全然大丈夫なんだなーそれが。その「絵画」で開演前に客席をあおるだけあおった三浦サンは、その後の舞台でさらに「掛け金」をつり上げてどんどんどかと観客をその三浦ワールドへと引き込んでいく。

さて、その演出法は、、、いちばん大きな特徴はセリフ回しにあるだろう。解体、切断、分離、停止、滞留、という言い方で伝わるかなあ。例えばね、


 いー、つっ、になったらわた、し、、、たちはもす、くー、ヴァっ、、
 にいけるのかしー、らー


という風にセリフを解体して、句点読点をいったんぜんぶ御破算にするのである。解説するとしたらこんな解説しかできないのだけれど、でもきっと、これを読んであの演劇的効果のすさまじさは想像できないだろう。さいしょはビックリするけど、観客のなかで心のざわめきが納まってしまえば、あとの1時間はワンダーワールドへ沈潜していくことの快楽に浸ってしまえる。

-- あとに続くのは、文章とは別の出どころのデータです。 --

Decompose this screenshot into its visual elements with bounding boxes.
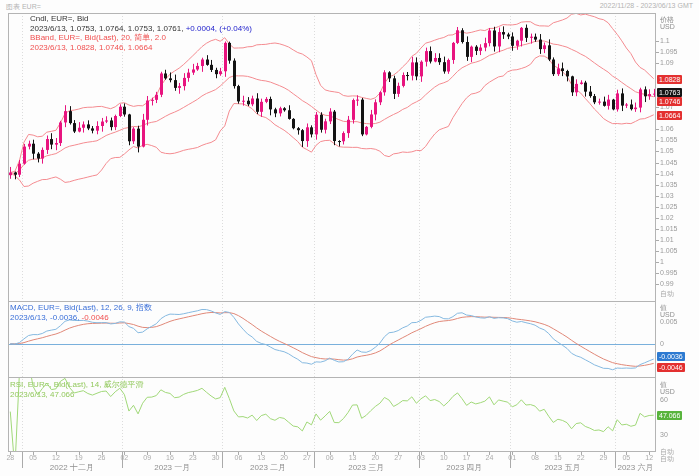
macd-axis-box: -0.0046 <box>657 363 685 372</box>
x-day-label: 16 <box>166 454 174 461</box>
macd-axis-unit: USD <box>660 311 675 318</box>
macd-legend-series: MACD, EUR=, Bid(Last), 12, 26, 9, 指数 <box>10 303 152 312</box>
bband-legend: BBand, EUR=, Bid(Last), 20, 简单, 2.0 <box>30 33 166 42</box>
price-tick-label: 1.025 <box>660 203 678 210</box>
rsi-axis-box: 47.066 <box>657 411 682 420</box>
price-tick-label: 1.06 <box>660 125 674 132</box>
macd-tick-label: 0.005 <box>660 318 678 325</box>
x-day-label: 05 <box>29 454 37 461</box>
price-tick-label: 1.01 <box>660 236 674 243</box>
price-tick-label: 1.045 <box>660 159 678 166</box>
x-day-label: 13 <box>349 454 357 461</box>
rsi-legend-value: 2023/6/13, 47.066 <box>10 390 75 399</box>
x-month-label: 2023 三月 <box>348 462 384 473</box>
price-tick-label: 1 <box>660 258 664 265</box>
rsi-legend[interactable]: RSI, EUR=, Bid(Last), 14, 威尔德平滑 2023/6/1… <box>10 380 144 399</box>
x-day-label: 28 <box>6 454 14 461</box>
price-tick-label: 1.04 <box>660 170 674 177</box>
x-day-label: 23 <box>189 454 197 461</box>
price-legend-change: +0.0004, (+0.04%) <box>183 24 252 33</box>
x-day-label: 24 <box>486 454 494 461</box>
x-month-label: 2023 六月 <box>617 462 653 473</box>
x-day-label: 27 <box>394 454 402 461</box>
price-axis-box: 1.0746 <box>657 97 682 106</box>
x-day-label: 06 <box>235 454 243 461</box>
x-day-label: 17 <box>463 454 471 461</box>
rsi-tick-label: 60 <box>660 396 668 403</box>
x-day-label: 27 <box>303 454 311 461</box>
price-axis-box: 1.0828 <box>657 75 682 84</box>
price-tick-label: 1.03 <box>660 192 674 199</box>
chart-canvas[interactable] <box>0 0 699 476</box>
price-tick-label: 1.1 <box>660 37 670 44</box>
x-day-label: 03 <box>417 454 425 461</box>
x-day-label: 20 <box>371 454 379 461</box>
x-day-label: 29 <box>600 454 608 461</box>
price-tick-label: 1.09 <box>660 59 674 66</box>
price-legend-series: Cndl, EUR=, Bid <box>30 14 88 23</box>
x-month-label: 2023 四月 <box>446 462 482 473</box>
x-month-label: 2022 十二月 <box>50 462 94 473</box>
x-day-label: 09 <box>143 454 151 461</box>
x-month-label: 2023 二月 <box>250 462 286 473</box>
price-legend-ohlc: 2023/6/13, 1.0753, 1.0764, 1.0753, 1.076… <box>30 24 183 33</box>
price-tick-label: 1.015 <box>660 225 678 232</box>
price-tick-label: 1.02 <box>660 214 674 221</box>
x-day-label: 15 <box>554 454 562 461</box>
x-day-label: 12 <box>52 454 60 461</box>
price-tick-label: 1.055 <box>660 136 678 143</box>
price-tick-label: 1.035 <box>660 181 678 188</box>
price-axis-box: 1.0664 <box>657 111 682 120</box>
price-axis-box: 1.0763 <box>657 88 682 97</box>
macd-legend[interactable]: MACD, EUR=, Bid(Last), 12, 26, 9, 指数 202… <box>10 303 152 322</box>
price-tick-label: 1.05 <box>660 147 674 154</box>
price-axis-unit: USD <box>660 23 675 30</box>
x-day-label: 19 <box>75 454 83 461</box>
macd-legend-value: 2023/6/13, -0.0036, <box>10 313 79 322</box>
rsi-axis-unit: USD <box>660 388 675 395</box>
x-day-label: 08 <box>531 454 539 461</box>
x-day-label: 01 <box>508 454 516 461</box>
x-day-label: 30 <box>212 454 220 461</box>
macd-axis-box: -0.0036 <box>657 352 685 361</box>
x-day-label: 22 <box>577 454 585 461</box>
price-tick-label: 1.005 <box>660 247 678 254</box>
x-day-label: 06 <box>326 454 334 461</box>
x-axis-auto[interactable]: 自动 <box>660 454 674 464</box>
rsi-legend-series: RSI, EUR=, Bid(Last), 14, 威尔德平滑 <box>10 380 144 389</box>
price-tick-label: 0.995 <box>660 269 678 276</box>
rsi-tick-label: 30 <box>660 431 668 438</box>
x-day-label: 26 <box>98 454 106 461</box>
price-legend[interactable]: Cndl, EUR=, Bid 2023/6/13, 1.0753, 1.076… <box>30 14 252 52</box>
price-tick-label: 0.99 <box>660 280 674 287</box>
x-month-label: 2023 五月 <box>544 462 580 473</box>
x-day-label: 05 <box>622 454 630 461</box>
macd-legend-signal-value: -0.0046 <box>79 313 108 322</box>
x-month-label: 2023 一月 <box>154 462 190 473</box>
x-day-label: 13 <box>257 454 265 461</box>
price-axis-auto[interactable]: 自动 <box>660 289 674 299</box>
chart-window: 图表 EUR= 2022/11/28 - 2023/06/13 GMT Cndl… <box>0 0 699 476</box>
price-tick-label: 1.095 <box>660 48 678 55</box>
macd-tick-label: 0 <box>660 340 664 347</box>
x-day-label: 20 <box>280 454 288 461</box>
x-day-label: 10 <box>440 454 448 461</box>
x-day-label: 02 <box>120 454 128 461</box>
x-day-label: 12 <box>645 454 653 461</box>
bband-legend-values: 2023/6/13, 1.0828, 1.0746, 1.0664 <box>30 43 152 52</box>
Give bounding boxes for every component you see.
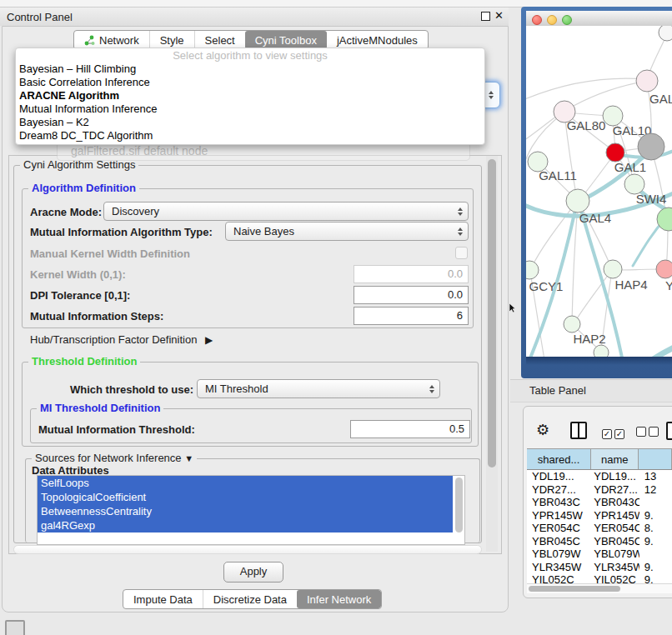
table-cell: YBR043C — [590, 496, 639, 508]
network-node[interactable] — [594, 345, 609, 357]
network-node-label: GAL1 — [614, 160, 646, 174]
network-node-label: SWI4 — [636, 192, 667, 206]
screen: Control Panel ✕ Network Style Select Cyn… — [0, 0, 672, 635]
minimized-panel-icon[interactable] — [5, 620, 25, 635]
mi-threshold-label: Mutual Information Threshold: — [38, 423, 195, 436]
table-hscrollbar-thumb[interactable] — [529, 586, 620, 592]
mi-type-label: Mutual Information Algorithm Type: — [30, 226, 213, 238]
network-node-gcy1[interactable] — [526, 261, 539, 279]
export-table-icon[interactable] — [666, 422, 672, 440]
mi-threshold-title: MI Threshold Definition — [37, 402, 163, 414]
which-threshold-combo[interactable]: MI Threshold — [197, 379, 440, 398]
close-panel-icon[interactable]: ✕ — [494, 9, 504, 22]
aracne-mode-combo[interactable]: Discovery — [103, 202, 469, 221]
tab-select[interactable]: Select — [194, 31, 245, 49]
table-row[interactable]: YLR345WYLR345W9. — [527, 561, 672, 574]
table-cell: 9. — [639, 561, 672, 573]
attribute-item[interactable]: gal4RGexp — [38, 518, 453, 532]
network-edge — [526, 78, 645, 101]
control-panel-title: Control Panel — [7, 11, 73, 23]
sources-title[interactable]: Sources for Network Inference ▼ — [32, 452, 197, 464]
table-cell: YDL19... — [590, 470, 639, 482]
algorithm-dropdown-popup: Select algorithm to view settings Bayesi… — [15, 48, 485, 145]
apply-button[interactable]: Apply — [223, 562, 283, 582]
float-panel-icon[interactable] — [481, 12, 490, 21]
settings-scrollbar-thumb[interactable] — [488, 159, 496, 468]
algorithm-option[interactable]: Dream8 DC_TDC Algorithm — [16, 129, 484, 142]
table-row[interactable]: YDL19...YDL19...13 — [527, 470, 672, 483]
mi-type-value: Naive Bayes — [226, 225, 453, 238]
settings-hscrollbar[interactable] — [13, 545, 482, 554]
bottom-tabbar: Impute Data Discretize Data Infer Networ… — [123, 589, 382, 609]
attribute-item[interactable]: SelfLoops — [38, 476, 453, 490]
minimize-traffic-light[interactable] — [547, 15, 557, 25]
network-node[interactable] — [659, 26, 672, 41]
table-row[interactable]: YBR045CYBR045C9. — [527, 535, 672, 548]
network-node-label: GAL — [649, 92, 672, 106]
zoom-traffic-light[interactable] — [562, 15, 572, 25]
table-header-name[interactable]: name — [591, 449, 639, 469]
mi-steps-field[interactable]: 6 — [354, 307, 469, 325]
algorithm-option-highlighted[interactable]: ARACNE Algorithm — [16, 89, 484, 102]
table-cell: YPR145W — [590, 509, 639, 522]
tab-network-label: Network — [99, 34, 139, 47]
tab-style[interactable]: Style — [149, 31, 194, 49]
tab-discretize-data[interactable]: Discretize Data — [203, 590, 297, 608]
table-row[interactable]: YER054CYER054C8. — [527, 522, 672, 535]
table-row[interactable]: YBR043CYBR043C — [527, 496, 672, 509]
table-cell: YPR145W — [527, 509, 590, 522]
network-node-gal4[interactable] — [566, 189, 589, 212]
table-hscrollbar[interactable] — [527, 583, 672, 593]
attribute-item[interactable]: BetweennessCentrality — [38, 504, 453, 518]
which-threshold-value: MI Threshold — [198, 382, 424, 395]
network-node[interactable] — [638, 133, 664, 160]
table-row[interactable]: YDR27...YDR27...12 — [527, 483, 672, 497]
algorithm-option[interactable]: Basic Correlation Inference — [16, 76, 484, 89]
dpi-tolerance-field[interactable]: 0.0 — [354, 286, 469, 304]
mi-threshold-field[interactable]: 0.5 — [350, 420, 470, 438]
network-node-hap4[interactable] — [604, 260, 622, 278]
table-cell: 9. — [639, 535, 672, 548]
table-cell: YBL079W — [590, 548, 639, 560]
tab-discretize-data-label: Discretize Data — [213, 593, 287, 606]
network-graph[interactable]: GALGAL80GAL10GAL1GAL11SWI4GAL4GCY1HAP4YH… — [526, 26, 672, 357]
select-all-columns-icon[interactable]: ✓✓ — [602, 425, 627, 440]
network-node-y[interactable] — [656, 260, 672, 278]
algorithm-option[interactable]: Mutual Information Inference — [16, 102, 484, 116]
tab-cyni-toolbox[interactable]: Cyni Toolbox — [245, 31, 327, 49]
table-header-shared-name[interactable]: shared... — [527, 449, 591, 469]
algorithm-option[interactable]: Bayesian – K2 — [16, 116, 484, 129]
network-node-gal[interactable] — [636, 70, 658, 92]
network-node-label: Y — [665, 278, 672, 292]
table-row[interactable]: YBL079WYBL079W — [527, 548, 672, 561]
network-node-hap2[interactable] — [564, 316, 580, 332]
tab-network[interactable]: Network — [74, 31, 149, 49]
table-cell: YLR345W — [590, 561, 639, 573]
data-attributes-list[interactable]: SelfLoops TopologicalCoefficient Between… — [37, 475, 465, 545]
algorithm-option[interactable]: Bayesian – Hill Climbing — [16, 62, 484, 76]
table-row[interactable]: YPR145WYPR145W9. — [527, 509, 672, 522]
network-node-label: HAP4 — [614, 278, 647, 292]
table-cell: YBR045C — [590, 535, 639, 548]
network-canvas[interactable]: GALGAL80GAL10GAL1GAL11SWI4GAL4GCY1HAP4YH… — [526, 26, 672, 357]
manual-kernel-checkbox[interactable] — [455, 247, 468, 259]
mi-type-combo[interactable]: Naive Bayes — [225, 222, 469, 241]
kernel-width-field[interactable]: 0.0 — [354, 265, 469, 283]
tab-impute-data[interactable]: Impute Data — [123, 590, 203, 608]
gear-icon[interactable]: ⚙ — [536, 421, 549, 439]
network-edge — [566, 81, 647, 110]
network-window-titlebar[interactable] — [526, 11, 672, 27]
attributes-scrollbar-thumb[interactable] — [455, 478, 463, 532]
close-traffic-light[interactable] — [532, 15, 542, 25]
tab-jactivemnodules[interactable]: jActiveMNodules — [327, 31, 428, 49]
attribute-item[interactable]: TopologicalCoefficient — [38, 490, 453, 504]
split-columns-icon[interactable] — [570, 422, 587, 439]
network-node-gal1[interactable] — [606, 143, 624, 162]
table-header-partial[interactable] — [639, 449, 672, 469]
tab-infer-network[interactable]: Infer Network — [297, 590, 381, 608]
table-cell: YER054C — [527, 522, 590, 534]
table-cell: YBR045C — [527, 535, 590, 548]
table-cell: YBL079W — [527, 548, 590, 560]
hub-definition-toggle[interactable]: Hub/Transcription Factor Definition ▶ — [30, 333, 213, 346]
unselect-all-columns-icon[interactable] — [636, 425, 661, 440]
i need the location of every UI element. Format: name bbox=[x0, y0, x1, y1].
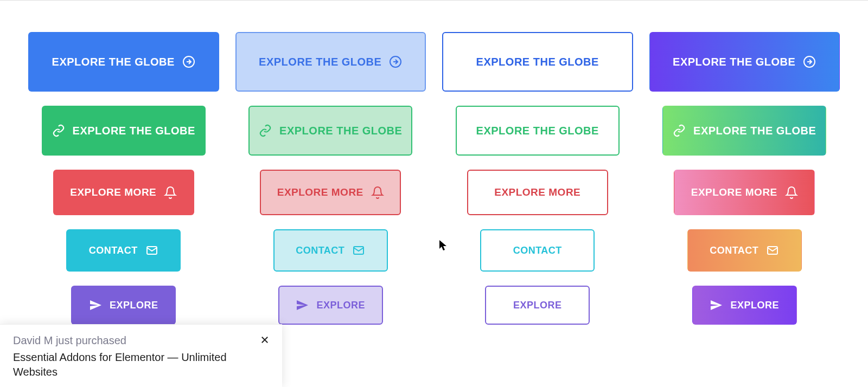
explore-more-button-outline-red[interactable]: EXPLORE MORE bbox=[467, 170, 608, 215]
button-label: CONTACT bbox=[513, 245, 562, 256]
bell-icon bbox=[371, 186, 384, 199]
explore-globe-button-soft-blue[interactable]: EXPLORE THE GLOBE bbox=[235, 32, 426, 92]
button-label: EXPLORE bbox=[513, 300, 562, 311]
explore-globe-button-gradient-purple[interactable]: EXPLORE THE GLOBE bbox=[649, 32, 840, 92]
button-label: EXPLORE THE GLOBE bbox=[673, 56, 795, 68]
envelope-icon bbox=[352, 244, 365, 257]
explore-globe-button-solid-blue[interactable]: EXPLORE THE GLOBE bbox=[28, 32, 219, 92]
button-label: EXPLORE THE GLOBE bbox=[279, 125, 402, 137]
button-label: CONTACT bbox=[89, 245, 138, 256]
button-label: EXPLORE bbox=[110, 300, 158, 311]
button-label: EXPLORE MORE bbox=[494, 186, 580, 198]
button-label: EXPLORE bbox=[316, 300, 365, 311]
toast-purchaser-line: David M just purchased bbox=[13, 334, 269, 347]
envelope-icon bbox=[145, 244, 158, 257]
button-label: EXPLORE THE GLOBE bbox=[52, 56, 175, 68]
contact-button-soft-cyan[interactable]: CONTACT bbox=[273, 229, 388, 272]
explore-globe-button-outline-blue[interactable]: EXPLORE THE GLOBE bbox=[442, 32, 633, 92]
close-icon bbox=[260, 334, 270, 348]
explore-globe-button-gradient-green[interactable]: EXPLORE THE GLOBE bbox=[662, 106, 826, 156]
paper-plane-icon bbox=[89, 299, 102, 312]
button-label: EXPLORE THE GLOBE bbox=[476, 125, 599, 137]
button-label: EXPLORE THE GLOBE bbox=[259, 56, 381, 68]
explore-more-button-gradient-pink[interactable]: EXPLORE MORE bbox=[674, 170, 815, 215]
button-label: CONTACT bbox=[296, 245, 344, 256]
button-showcase-grid: EXPLORE THE GLOBE EXPLORE THE GLOBE EXPL… bbox=[0, 1, 868, 325]
button-label: CONTACT bbox=[710, 245, 758, 256]
button-label: EXPLORE THE GLOBE bbox=[73, 125, 195, 137]
explore-globe-button-outline-green[interactable]: EXPLORE THE GLOBE bbox=[456, 106, 620, 156]
paper-plane-icon bbox=[710, 299, 723, 312]
link-icon bbox=[673, 124, 686, 137]
explore-globe-button-soft-green[interactable]: EXPLORE THE GLOBE bbox=[248, 106, 412, 156]
link-icon bbox=[52, 124, 65, 137]
button-label: EXPLORE MORE bbox=[691, 186, 777, 198]
toast-product-line: Essential Addons for Elementor — Unlimit… bbox=[13, 350, 269, 379]
bell-icon bbox=[785, 186, 798, 199]
bell-icon bbox=[164, 186, 177, 199]
contact-button-outline-cyan[interactable]: CONTACT bbox=[480, 229, 595, 272]
button-label: EXPLORE MORE bbox=[70, 186, 156, 198]
explore-button-soft-purple[interactable]: EXPLORE bbox=[278, 286, 383, 325]
arrow-circle-right-icon bbox=[182, 55, 195, 68]
explore-globe-button-solid-green[interactable]: EXPLORE THE GLOBE bbox=[42, 106, 206, 156]
arrow-circle-right-icon bbox=[389, 55, 402, 68]
explore-more-button-soft-red[interactable]: EXPLORE MORE bbox=[260, 170, 401, 215]
envelope-icon bbox=[766, 244, 779, 257]
button-label: EXPLORE THE GLOBE bbox=[693, 125, 816, 137]
button-label: EXPLORE bbox=[730, 300, 779, 311]
button-label: EXPLORE MORE bbox=[277, 186, 363, 198]
link-icon bbox=[259, 124, 272, 137]
explore-button-outline-purple[interactable]: EXPLORE bbox=[485, 286, 590, 325]
purchase-notification-toast: David M just purchased Essential Addons … bbox=[0, 324, 282, 387]
explore-button-gradient-purple[interactable]: EXPLORE bbox=[692, 286, 797, 325]
arrow-circle-right-icon bbox=[803, 55, 816, 68]
close-button[interactable] bbox=[257, 333, 272, 349]
contact-button-gradient-orange[interactable]: CONTACT bbox=[687, 229, 802, 272]
button-label: EXPLORE THE GLOBE bbox=[476, 56, 599, 68]
contact-button-solid-cyan[interactable]: CONTACT bbox=[66, 229, 181, 272]
explore-more-button-solid-red[interactable]: EXPLORE MORE bbox=[53, 170, 194, 215]
paper-plane-icon bbox=[296, 299, 309, 312]
explore-button-solid-purple[interactable]: EXPLORE bbox=[71, 286, 176, 325]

この演出が、何を目指しているのかは、分からない。分からないけど、この演出でどかが何を感じたかはおぼろげながら言葉にできる。それはただ、ひたすら「テクスト」の強度を増す効果があった。句点や読点に潜んでいる、いわゆる普通の意味での演劇的なコンテクスト、それは感情の流れであったり、身振り手振りだったり、視線や沈黙だったりするのだけれど、この演出はそんななんやかやを「無かったこと」にしてしまう。そして残るのは、チェーホフというひとりの劇作家がかつて書き記した言葉、音だ(もちろんこれは戯曲なのだから、発話されることを前提に書かれている)。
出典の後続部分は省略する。